## Items from a data source

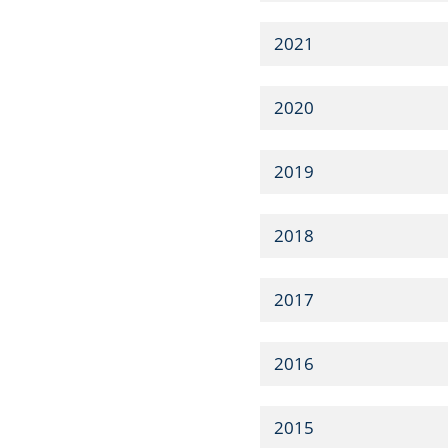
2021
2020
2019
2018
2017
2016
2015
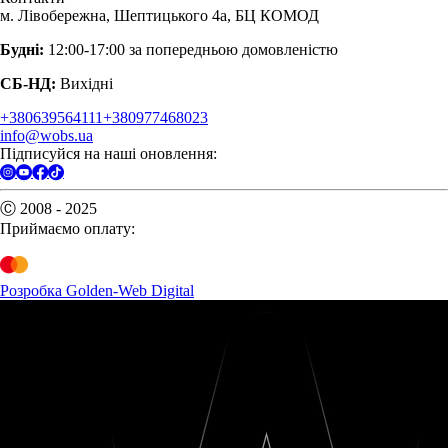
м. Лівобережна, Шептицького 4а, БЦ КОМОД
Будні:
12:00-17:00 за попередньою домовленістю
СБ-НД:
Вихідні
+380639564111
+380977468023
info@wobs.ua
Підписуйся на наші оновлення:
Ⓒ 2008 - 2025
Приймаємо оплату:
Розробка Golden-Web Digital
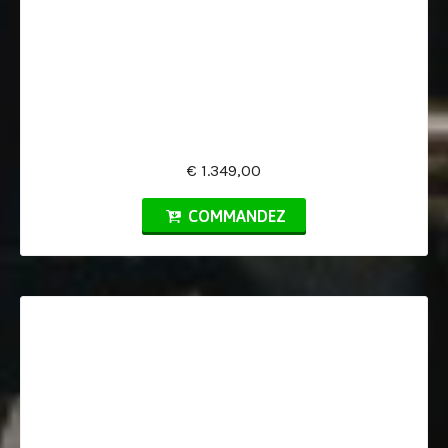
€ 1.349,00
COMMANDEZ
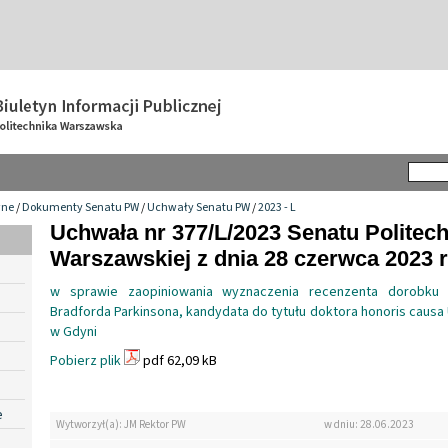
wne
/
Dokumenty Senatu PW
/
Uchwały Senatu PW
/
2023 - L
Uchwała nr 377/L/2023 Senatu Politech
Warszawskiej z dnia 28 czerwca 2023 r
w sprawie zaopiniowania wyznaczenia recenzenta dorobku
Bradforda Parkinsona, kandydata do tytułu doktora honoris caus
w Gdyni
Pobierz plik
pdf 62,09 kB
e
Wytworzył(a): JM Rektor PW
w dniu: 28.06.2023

## Exercise goal
Repeat the lines above precisely and skip every picture.

## Task output
2021
2020
2019
2018
2017
2016
2015
м. Лівобережна, Шептицького 4а, БЦ КОМОД
Будні:
12:00-17:00 за попередньою домовленістю
СБ-НД:
Вихідні
+380639564111
+380977468023
info@wobs.ua
Підписуйся на наші оновлення:
Ⓒ 2008 - 2025
Приймаємо оплату:
Розробка Golden-Web Digital
€ 1.349,00
COMMANDEZ
wne
/
Dokumenty Senatu PW
/
Uchwały Senatu PW
/
2023 - L
Uchwała nr 377/L/2023 Senatu Politech
Warszawskiej z dnia 28 czerwca 2023 r
w sprawie zaopiniowania wyznaczenia recenzenta dorobku
Bradforda Parkinsona, kandydata do tytułu doktora honoris caus
w Gdyni
Pobierz plik
pdf 62,09 kB
e
Wytworzył(a): JM Rektor PW
w dniu: 28.06.2023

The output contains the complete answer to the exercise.